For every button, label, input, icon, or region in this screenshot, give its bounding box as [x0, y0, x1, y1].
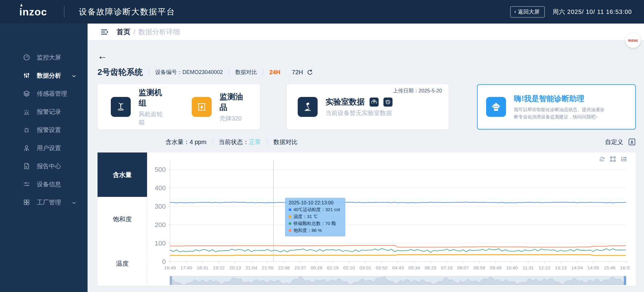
upload-icon[interactable] [370, 98, 379, 107]
series-color-dot [289, 229, 291, 232]
sidebar-item-user-settings[interactable]: 用户设置 [0, 139, 88, 157]
sidebar-item-device-info[interactable]: 设备信息 [0, 175, 88, 193]
sidebar-nav: 监控大屏 数据分析 传感器管理 报警记录 报警设置 用户设置 报告中心 [0, 24, 88, 292]
svg-text:100: 100 [155, 239, 166, 247]
breadcrumb-bar: 首页 / 数据分析详细 [88, 24, 644, 40]
device-title-row: 2号齿轮系统 设备编号：DEMO23040002 数据对比 24H 72H [98, 67, 636, 78]
tooltip-series-item: 铁磁颗粒总数：70 颗 [289, 221, 342, 226]
tooltip-series-item: 饱和度：86 % [289, 228, 342, 233]
sidebar-item-label: 用户设置 [37, 144, 61, 152]
back-to-bigscreen-button[interactable]: ‹ 返回大屏 [510, 6, 545, 18]
svg-text:08:07: 08:07 [457, 265, 469, 270]
water-content-value: 4 ppm [190, 139, 207, 146]
microscope-icon [298, 97, 318, 117]
siren-icon [23, 108, 30, 115]
ai-assistant-desc: 我可以帮你智能化诊断油品状态、提供油液诊 断专业化润滑设备监测建议，快问问我吧~ [514, 106, 604, 120]
svg-text:12:22: 12:22 [539, 265, 550, 270]
range-72h-button[interactable]: 72H [292, 69, 303, 76]
tooltip-time: 2025-10-10 22:13:00 [289, 200, 342, 206]
chart-tab-0[interactable]: 含水量 [98, 152, 147, 197]
sidebar-item-alarm-settings[interactable]: 报警设置 [0, 121, 88, 139]
breadcrumb-home[interactable]: 首页 [117, 27, 130, 37]
sidebar-item-label: 报告中心 [37, 162, 61, 170]
svg-text:19:22: 19:22 [213, 265, 225, 270]
svg-text:14:04: 14:04 [571, 265, 583, 270]
lab-data-title: 实验室数据 [325, 97, 365, 107]
monitor-card: 监测机组 风机齿轮箱 监测油品 壳牌320 [98, 84, 260, 130]
sidebar-item-label: 数据分析 [37, 72, 61, 80]
monitor-unit-title: 监测机组 [139, 87, 166, 108]
ai-assistant-text: 嗨!我是智能诊断助理 我可以帮你智能化诊断油品状态、提供油液诊 断专业化润滑设备… [514, 94, 604, 120]
svg-text:15:46: 15:46 [604, 265, 616, 270]
export-download-icon[interactable] [628, 138, 636, 146]
datazoom-left-handle[interactable] [170, 276, 172, 285]
sidebar-item-monitor-screen[interactable]: 监控大屏 [0, 48, 88, 66]
svg-text:23:37: 23:37 [294, 265, 306, 270]
datazoom-slider[interactable] [170, 276, 626, 285]
chart-panel: 含水量饱和度温度 010020030040050016:4917:4018:31… [98, 152, 636, 286]
chart-tooltip: 2025-10-10 22:13:00 40℃运动粘度：321 cst温度：31… [285, 198, 345, 236]
back-arrow-button[interactable]: ← [98, 51, 107, 61]
refresh-icon[interactable] [307, 69, 313, 75]
divider [263, 69, 263, 75]
svg-text:11:31: 11:31 [523, 265, 534, 270]
svg-text:03:52: 03:52 [376, 265, 388, 270]
chevron-left-icon: ‹ [514, 8, 516, 15]
line-chart[interactable]: 010020030040050016:4917:4018:3119:2220:1… [147, 154, 630, 275]
sidebar-item-data-analysis[interactable]: 数据分析 [0, 66, 88, 85]
sidebar-item-label: 设备信息 [37, 180, 61, 188]
monitor-oil-title: 监测油品 [219, 91, 247, 113]
svg-text:00:28: 00:28 [311, 265, 322, 270]
svg-text:09:49: 09:49 [490, 265, 501, 270]
chart-tab-2[interactable]: 温度 [98, 241, 147, 286]
sidebar-item-factory-management[interactable]: 工厂管理 [0, 193, 88, 211]
svg-text:21:55: 21:55 [262, 265, 274, 270]
svg-text:01:19: 01:19 [327, 265, 339, 270]
header-datetime: 周六 2025/ 10/ 11 16:53:00 [553, 8, 632, 16]
chart-toolbar [599, 156, 627, 162]
sidebar-item-sensor-management[interactable]: 传感器管理 [0, 85, 88, 103]
sidebar-item-report-center[interactable]: 报告中心 [0, 157, 88, 175]
zoom-select-icon[interactable] [610, 156, 616, 162]
ai-assistant-title: 嗨!我是智能诊断助理 [514, 94, 604, 104]
menu-collapse-icon[interactable] [100, 28, 109, 36]
app-title: 设备故障诊断大数据平台 [79, 6, 175, 17]
restore-icon[interactable] [599, 156, 605, 162]
svg-text:300: 300 [155, 203, 166, 210]
series-color-dot [289, 215, 291, 218]
chart-tab-1[interactable]: 饱和度 [98, 197, 147, 241]
layers-icon [23, 90, 30, 97]
breadcrumb-separator: / [133, 28, 135, 36]
top-header: inzoc 设备故障诊断大数据平台 ‹ 返回大屏 周六 2025/ 10/ 11… [0, 0, 644, 24]
chart-tab-column: 含水量饱和度温度 [98, 152, 147, 286]
custom-range-link[interactable]: 自定义 [605, 138, 623, 146]
chevron-down-icon [72, 199, 76, 206]
save-image-icon[interactable] [621, 156, 627, 162]
series-color-dot [289, 222, 291, 225]
sidebar-item-label: 报警记录 [37, 108, 61, 116]
divider [213, 139, 213, 145]
data-compare-label: 数据对比 [235, 69, 257, 76]
lab-data-card: 上传日期：2025-5-20 实验室数据 当前设备暂无实验室数据 [287, 84, 449, 130]
datazoom-right-handle[interactable] [624, 276, 626, 285]
svg-text:13:13: 13:13 [555, 265, 567, 270]
report-icon [23, 162, 30, 170]
compare-link[interactable]: 数据对比 [274, 138, 298, 146]
series-color-dot [289, 208, 291, 211]
user-icon [23, 144, 30, 152]
upload-date: 上传日期：2025-5-20 [393, 87, 442, 94]
app-root: inzoc 设备故障诊断大数据平台 ‹ 返回大屏 周六 2025/ 10/ 11… [0, 0, 644, 292]
svg-text:05:34: 05:34 [409, 265, 420, 270]
floating-brand-badge[interactable]: inzoc [625, 32, 641, 48]
history-clock-icon[interactable] [383, 98, 392, 107]
svg-text:02:10: 02:10 [343, 265, 355, 270]
ai-assistant-card[interactable]: 嗨!我是智能诊断助理 我可以帮你智能化诊断油品状态、提供油液诊 断专业化润滑设备… [477, 84, 636, 130]
wind-turbine-icon [111, 97, 131, 117]
robot-icon [486, 97, 506, 117]
range-24h-button[interactable]: 24H [269, 69, 280, 76]
tooltip-series-item: 40℃运动粘度：321 cst [289, 207, 342, 213]
sidebar-item-alarm-records[interactable]: 报警记录 [0, 103, 88, 121]
svg-text:16:37: 16:37 [620, 265, 630, 270]
monitor-unit-text: 监测机组 风机齿轮箱 [139, 87, 166, 127]
monitor-oil-text: 监测油品 壳牌320 [219, 91, 247, 123]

### Task item
Output all the data, exactly, without images.

### Your response
For every button, label, input, icon, or region in this screenshot, give its bounding box as [x0, y0, x1, y1].
upload-icon[interactable] [370, 98, 379, 107]
series-color-dot [289, 229, 291, 232]
sidebar-item-user-settings[interactable]: 用户设置 [0, 139, 88, 157]
sidebar-item-device-info[interactable]: 设备信息 [0, 175, 88, 193]
sidebar-nav: 监控大屏 数据分析 传感器管理 报警记录 报警设置 用户设置 报告中心 [0, 24, 88, 292]
svg-text:100: 100 [155, 239, 166, 247]
breadcrumb-bar: 首页 / 数据分析详细 [88, 24, 644, 40]
device-title-row: 2号齿轮系统 设备编号：DEMO23040002 数据对比 24H 72H [98, 67, 636, 78]
tooltip-series-item: 铁磁颗粒总数：70 颗 [289, 221, 342, 226]
tooltip-series-item: 饱和度：86 % [289, 228, 342, 233]
sidebar-item-label: 用户设置 [37, 144, 61, 152]
back-to-bigscreen-button[interactable]: ‹ 返回大屏 [510, 6, 545, 18]
svg-text:08:07: 08:07 [457, 265, 469, 270]
water-content-value: 4 ppm [190, 139, 207, 146]
microscope-icon [298, 97, 318, 117]
siren-icon [23, 108, 30, 115]
ai-assistant-desc: 我可以帮你智能化诊断油品状态、提供油液诊 断专业化润滑设备监测建议，快问问我吧~ [514, 106, 604, 120]
svg-text:12:22: 12:22 [539, 265, 550, 270]
range-72h-button[interactable]: 72H [292, 69, 303, 76]
tooltip-time: 2025-10-10 22:13:00 [289, 200, 342, 206]
chart-tab-0[interactable]: 含水量 [98, 152, 147, 197]
sidebar-item-alarm-settings[interactable]: 报警设置 [0, 121, 88, 139]
breadcrumb-home[interactable]: 首页 [117, 27, 130, 37]
sidebar-item-label: 报告中心 [37, 162, 61, 170]
svg-text:19:22: 19:22 [213, 265, 225, 270]
svg-text:14:04: 14:04 [571, 265, 583, 270]
lab-data-title: 实验室数据 [325, 97, 365, 107]
monitor-card: 监测机组 风机齿轮箱 监测油品 壳牌320 [98, 84, 260, 130]
sidebar-item-label: 数据分析 [37, 72, 61, 80]
monitor-unit-title: 监测机组 [139, 87, 166, 108]
ai-assistant-text: 嗨!我是智能诊断助理 我可以帮你智能化诊断油品状态、提供油液诊 断专业化润滑设备… [514, 94, 604, 120]
svg-text:15:46: 15:46 [604, 265, 616, 270]
export-download-icon[interactable] [628, 138, 636, 146]
datazoom-left-handle[interactable] [170, 276, 172, 285]
sidebar-item-monitor-screen[interactable]: 监控大屏 [0, 48, 88, 66]
svg-text:23:37: 23:37 [294, 265, 306, 270]
datazoom-slider[interactable] [170, 276, 626, 285]
chart-panel: 含水量饱和度温度 010020030040050016:4917:4018:31… [98, 152, 636, 286]
chart-tooltip: 2025-10-10 22:13:00 40℃运动粘度：321 cst温度：31… [285, 198, 345, 236]
back-arrow-button[interactable]: ← [98, 51, 107, 61]
refresh-icon[interactable] [307, 69, 313, 75]
divider [263, 69, 263, 75]
svg-text:11:31: 11:31 [523, 265, 534, 270]
svg-text:03:52: 03:52 [376, 265, 388, 270]
chevron-left-icon: ‹ [514, 8, 516, 15]
line-chart[interactable]: 010020030040050016:4917:4018:3119:2220:1… [147, 154, 630, 275]
sidebar-item-data-analysis[interactable]: 数据分析 [0, 66, 88, 85]
sidebar-item-label: 设备信息 [37, 180, 61, 188]
monitor-oil-title: 监测油品 [219, 91, 247, 113]
svg-text:00:28: 00:28 [311, 265, 322, 270]
svg-text:09:49: 09:49 [490, 265, 501, 270]
chart-tab-2[interactable]: 温度 [98, 241, 147, 286]
sidebar-item-factory-management[interactable]: 工厂管理 [0, 193, 88, 211]
svg-text:21:55: 21:55 [262, 265, 274, 270]
svg-text:01:19: 01:19 [327, 265, 339, 270]
header-datetime: 周六 2025/ 10/ 11 16:53:00 [553, 8, 632, 16]
chart-toolbar [599, 156, 627, 162]
sidebar-item-sensor-management[interactable]: 传感器管理 [0, 85, 88, 103]
sidebar-item-report-center[interactable]: 报告中心 [0, 157, 88, 175]
zoom-select-icon[interactable] [610, 156, 616, 162]
ai-assistant-title: 嗨!我是智能诊断助理 [514, 94, 604, 104]
menu-collapse-icon[interactable] [100, 28, 109, 36]
app-title: 设备故障诊断大数据平台 [79, 6, 175, 17]
restore-icon[interactable] [599, 156, 605, 162]
svg-text:300: 300 [155, 203, 166, 210]
series-color-dot [289, 215, 291, 218]
chart-tab-1[interactable]: 饱和度 [98, 197, 147, 241]
layers-icon [23, 90, 30, 97]
breadcrumb-separator: / [133, 28, 135, 36]
top-header: inzoc 设备故障诊断大数据平台 ‹ 返回大屏 周六 2025/ 10/ 11… [0, 0, 644, 24]
chart-tab-column: 含水量饱和度温度 [98, 152, 147, 286]
custom-range-link[interactable]: 自定义 [605, 138, 623, 146]
chevron-down-icon [72, 199, 76, 206]
save-image-icon[interactable] [621, 156, 627, 162]
series-color-dot [289, 222, 291, 225]
sidebar-item-label: 报警记录 [37, 108, 61, 116]
divider [213, 139, 213, 145]
data-compare-label: 数据对比 [235, 69, 257, 76]
lab-data-card: 上传日期：2025-5-20 实验室数据 当前设备暂无实验室数据 [287, 84, 449, 130]
datazoom-right-handle[interactable] [624, 276, 626, 285]
svg-text:13:13: 13:13 [555, 265, 567, 270]
report-icon [23, 162, 30, 170]
compare-link[interactable]: 数据对比 [274, 138, 298, 146]
series-color-dot [289, 208, 291, 211]
user-icon [23, 144, 30, 152]
upload-date: 上传日期：2025-5-20 [393, 87, 442, 94]
app-root: inzoc 设备故障诊断大数据平台 ‹ 返回大屏 周六 2025/ 10/ 11… [0, 0, 644, 292]
svg-text:05:34: 05:34 [409, 265, 420, 270]
floating-brand-badge[interactable]: inzoc [625, 32, 641, 48]
history-clock-icon[interactable] [383, 98, 392, 107]
svg-text:02:10: 02:10 [343, 265, 355, 270]
ai-assistant-card[interactable]: 嗨!我是智能诊断助理 我可以帮你智能化诊断油品状态、提供油液诊 断专业化润滑设备… [477, 84, 636, 130]
wind-turbine-icon [111, 97, 131, 117]
robot-icon [486, 97, 506, 117]
range-24h-button[interactable]: 24H [269, 69, 280, 76]
tooltip-series-item: 40℃运动粘度：321 cst [289, 207, 342, 213]
sidebar-item-alarm-records[interactable]: 报警记录 [0, 103, 88, 121]
svg-text:16:37: 16:37 [620, 265, 630, 270]
monitor-unit-text: 监测机组 风机齿轮箱 [139, 87, 166, 127]
monitor-oil-text: 监测油品 壳牌320 [219, 91, 247, 123]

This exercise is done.